IBM’s Watson is doing the heavy lifting by sifting requests for content from different tournaments, teams, players and goals, fouls and more. The platform is sponsored by Adidas.
“To maximise fan engagement, sports broadcasters are driven to showcase relevant gameplay as quickly as possible,” explained Kristen Lauria, general manager of Watson Media and Content at IBM in corporate messaging. “This drive is even more critical during tentpole sporting moments like the World Cup. Our project with Fox Sports emphasises IBM’s focus on aligning its technology to simplify how media brands can efficiently deliver winning fan experiences.”
The IBM Watson technology has also been used on other premiere sporting events, including The Masters and Wimbledon. Fox Sports debuted IBM’s suite of AI-powered cloud video technologies at the 2017 US Open tennis.
Like the BBC and ITV, Fox is using the iconographic Saint Basil’s Cathedral at Red Square as backdrop to its main presentation. Its studio there will be ‘manned’ by robotic cameras, in part to make the most of a crammed real estate.

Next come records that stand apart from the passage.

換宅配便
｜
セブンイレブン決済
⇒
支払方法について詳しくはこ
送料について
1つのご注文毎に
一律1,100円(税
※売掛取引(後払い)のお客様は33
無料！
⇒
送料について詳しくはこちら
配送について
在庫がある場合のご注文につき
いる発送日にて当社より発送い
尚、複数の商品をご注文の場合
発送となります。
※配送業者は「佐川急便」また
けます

A Mark Roberts Motion Control StudioBot offers up to nine axes of synchronised motion capability, and it can be programmed with repeatable shots including track, curve, rotation and reach moves.
Private box seat
VR has moved from trial to commercial reality for FIFA which has managed to sell its VR product for the World Cup to several broadcasters including Telemundo, BBC, Fox Sports and TF1.
All will be taking a FIFA-produced VR content which includes video for all matches as a live 180° stream as well as a set of 360° clips.

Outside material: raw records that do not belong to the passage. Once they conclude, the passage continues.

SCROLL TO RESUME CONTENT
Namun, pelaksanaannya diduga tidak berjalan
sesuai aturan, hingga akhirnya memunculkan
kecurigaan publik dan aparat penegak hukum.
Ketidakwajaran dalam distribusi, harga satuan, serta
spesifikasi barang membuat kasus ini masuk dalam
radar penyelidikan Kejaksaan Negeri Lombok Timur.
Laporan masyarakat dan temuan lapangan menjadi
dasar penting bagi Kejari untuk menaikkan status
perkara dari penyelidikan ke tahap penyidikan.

Each of the broadcasters is taking the basic FIFA-supplied app, developed by Deltatre, and customising it with their own commentary, graphics and language. The centrepiece is a virtual VIP lounge, an app which has been specially commissioned for the event, offering multiple 180-degree camera angles, highlights and a some 360-degree VOD features.

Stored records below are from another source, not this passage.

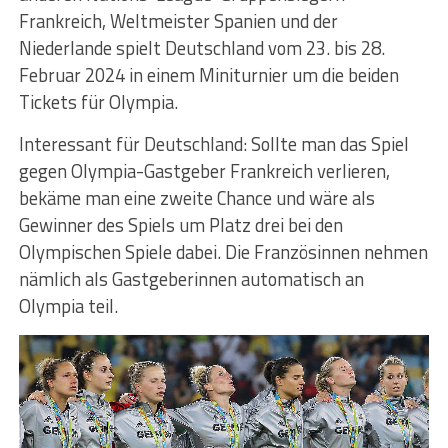
Frankreich, Weltmeister Spanien und der
Niederlande spielt Deutschland vom 23. bis 28.
Februar 2024 in einem Miniturnier um die beiden
Tickets für Olympia.
Interessant für Deutschland: Sollte man das Spiel
gegen Olympia-Gastgeber Frankreich verlieren,
bekäme man eine zweite Chance und wäre als
Gewinner des Spiels um Platz drei bei den
Olympischen Spiele dabei. Die Französinnen nehmen
nämlich als Gastgeberinnen automatisch an
Olympia teil.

Distribution over Samsung Gear VR, PlayStation VR, Google Cardboard and Daydream, and Oculus Rift players. Clips will also be published to Facebook 360 and YouTube VR.
MediaLab TF1, the R&D-wing of the French commercial broadcaster, is also experimenting with interactive content accessible by Microsoft HoloLens glasses.
Holo Foot has been co-devised with Paris-based AR/VR specialist Immersiv.io and is suggested as “the future of entertainment”. Using gesture control, users can interact with statistics, stadium overviews, different view points, even 3D avatars of the players.
UHD HDR streaming milestone
The BBC is leading the way with UHD HDR streaming by planning the most extensive live coverage online in this format by any broadcaster anywhere to date.
It can only be considered a trial though, which the BBC itself emphasises, since the stream published to the iPlayer app will need a connection to the home of at least 40Mb/s for viewers to receive the full fat UHD HDR version. Bandwidth capacity of the UK’s internet network will reduce the numbers able to view this stream to the “tens of thousands” reckons the BBC. Even then viewers would also need a 4K TV display capable of showing HDR.
Since the production workflow for the World Cup is not natively in HLG – the BBC’s preferred HDR format enabling standard dynamic range UHD receivers to exploit the backwards compatibility of the signal – the BBC will be converting it to HLG.
“For future events we hope the ground-breaking work [on HDR at the Royal Wedding] will lead to simpler, native HLG workflows which allow HD, UHD and UHD HLG versions of the event to be produced from the same camera feeds and without the complexity of metadata to manage through the broadcast chain,” asserts Phil Layton, Head of Broadcast & Connected Systems, BBC R&D.
The BBC is positioning the trial as another milestone in its long term aim to use the public internet as the backbone for all service provision.
“It will be interesting to see how the World Cup trial helps in the development of a universal open UK internet that supports such events,” says Layton.